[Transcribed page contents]
****************************************
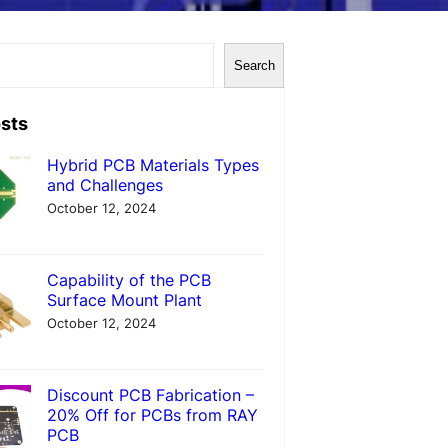
Search
sts
Hybrid PCB Materials Types
and Challenges
October 12, 2024
Capability of the PCB
Surface Mount Plant
October 12, 2024
Discount PCB Fabrication –
20% Off for PCBs from RAY
PCB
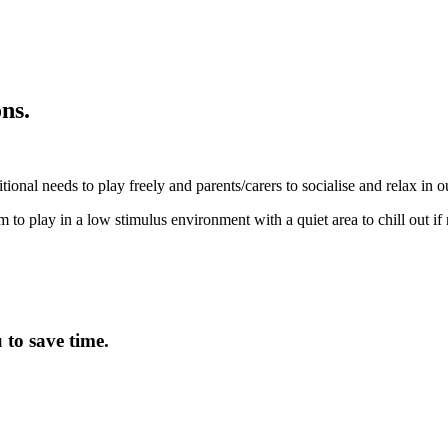
ns.
tional needs to play freely and parents/carers to socialise and relax in 
m to play in a low stimulus environment with a quiet area to chill out if
to save time.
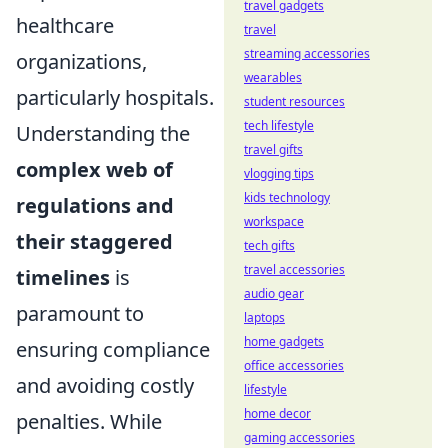
travel gadgets
healthcare
travel
streaming accessories
organizations,
wearables
particularly hospitals.
student resources
tech lifestyle
Understanding the
travel gifts
complex web of
vlogging tips
kids technology
regulations and
workspace
their staggered
tech gifts
travel accessories
timelines
is
audio gear
paramount to
laptops
home gadgets
ensuring compliance
office accessories
and avoiding costly
lifestyle
home decor
penalties. While
gaming accessories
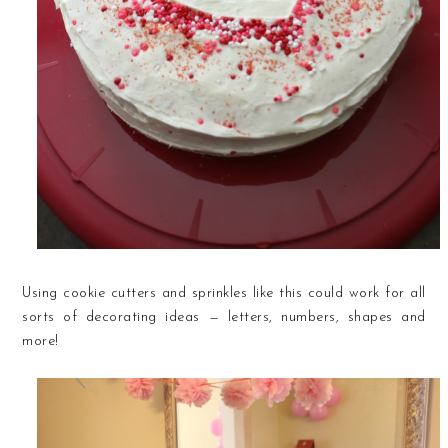
Using cookie cutters and sprinkles like this could work for all
sorts of decorating ideas — letters, numbers, shapes and
more!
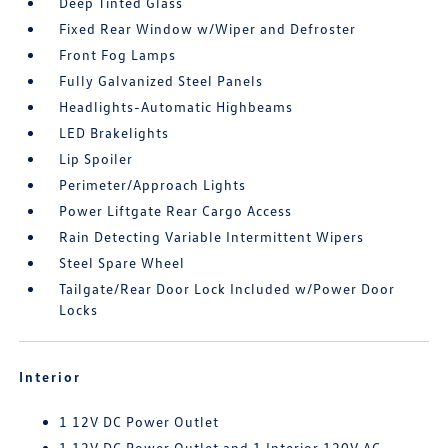
Deep Tinted Glass
Fixed Rear Window w/Wiper and Defroster
Front Fog Lamps
Fully Galvanized Steel Panels
Headlights-Automatic Highbeams
LED Brakelights
Lip Spoiler
Perimeter/Approach Lights
Power Liftgate Rear Cargo Access
Rain Detecting Variable Intermittent Wipers
Steel Spare Wheel
Tailgate/Rear Door Lock Included w/Power Door
Locks
Interior
1 12V DC Power Outlet
1 12V DC Power Outlet and 1 Interior 120V AC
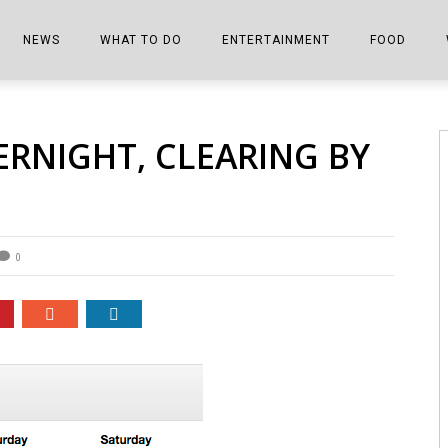
NEWS
WHAT TO DO
ENTERTAINMENT
FOOD
EDITIONS
ALL THINGS FAIR
EVENTS
THE BOOKMARK
THE CHEFS
ERNIGHT, CLEARING BY
SHOPPER E-EDITIONS
COLUMNISTS
SPORTS ON TV
THE FILM FIX
THE FOOD Z
MARKETPLACE
THIS WEEKEND
FRONT PORCH STORIES
THE JOINTS
NOTES FROM PERRY STREET
VIDEOS/PHOTOS
THE INTERVIEW
THE COWETA 
0
SPORTS
THE JOURNEY
THE TRENDS
THE LITTLE THINGS
ZEN NEWS
THE MUSIC
MR. PERSONALITY
THE VIEW FROM THE PINES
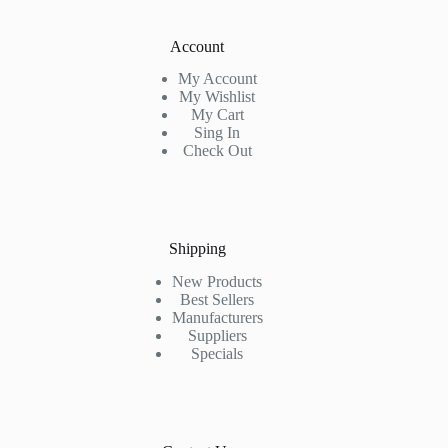
Account
My Account
My Wishlist
My Cart
Sing In
Check Out
Shipping
New Products
Best Sellers
Manufacturers
Suppliers
Specials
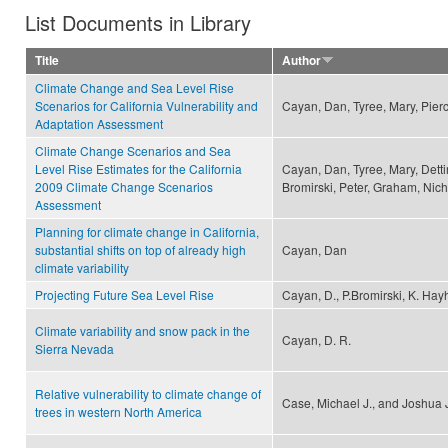
List Documents in Library
Title
Author
Climate Change and Sea Level Rise
Scenarios for California Vulnerability and
Cayan, Dan, Tyree, Mary, Pier
Adaptation Assessment
Climate Change Scenarios and Sea
Level Rise Estimates for the California
Cayan, Dan, Tyree, Mary, Detti
2009 Climate Change Scenarios
Bromirski, Peter, Graham, Nich
Assessment
Planning for climate change in California,
substantial shifts on top of already high
Cayan, Dan
climate variability
Projecting Future Sea Level Rise
Cayan, D., P.Bromirski, K. Hayh
Climate variability and snow pack in the
Cayan, D. R.
Sierra Nevada
Relative vulnerability to climate change of
Case, Michael J., and Joshua 
trees in western North America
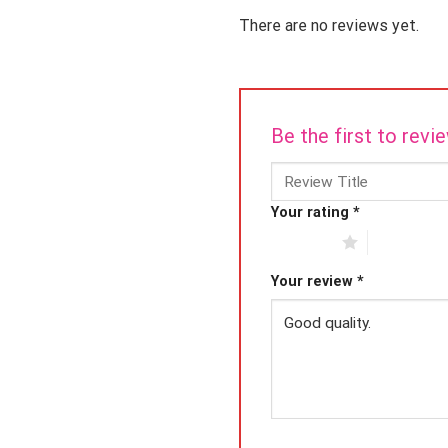
There are no reviews yet.
Be the first to rev
Your rating
*
1 of 5 stars
2 of 5 star
Your review
*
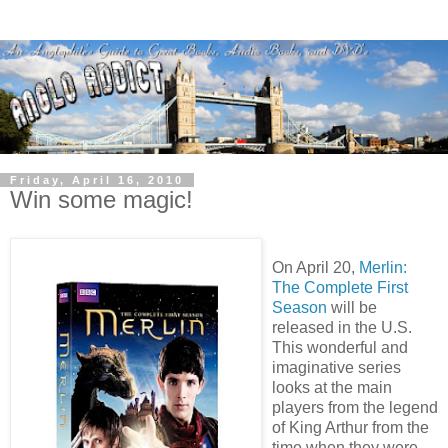
Friday, April 16, 2010
Win some magic!
On April 20,
Merlin:
The Complete First
Season
will be
released in the U.S.
This wonderful and
imaginative series
looks at the main
players from the legend
of King Arthur from the
time when they were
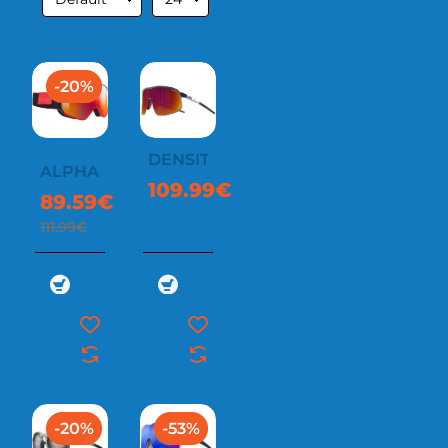
-20%
DENSITY
ALPHA
109.99€
89.59€
111.99€
-20%
-53%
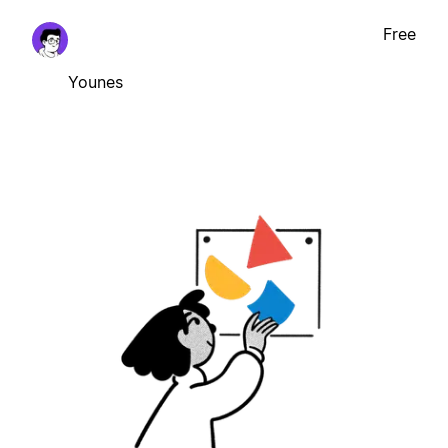
Free
Younes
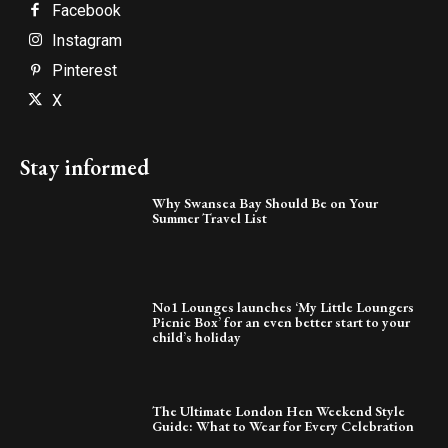
Facebook
Instagram
Pinterest
X
Stay informed
Why Swansea Bay Should Be on Your
Summer Travel List
No1 Lounges launches ‘My Little Loungers
Picnic Box’ for an even better start to your
child’s holiday
The Ultimate London Hen Weekend Style
Guide: What to Wear for Every Celebration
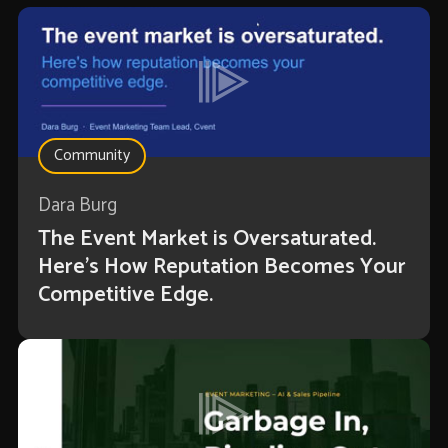
Community
Dara Burg
The Event Market is Oversaturated.
Here’s How Reputation Becomes Your
Competitive Edge.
****************************************
_WORK TO BE COMPLETED_: Return each line of the data that contains the string "Tyree".

_RESULT OF THE TASK_:
Cayan, Dan, Tyree, Mary, Pier
Cayan, Dan, Tyree, Mary, Detti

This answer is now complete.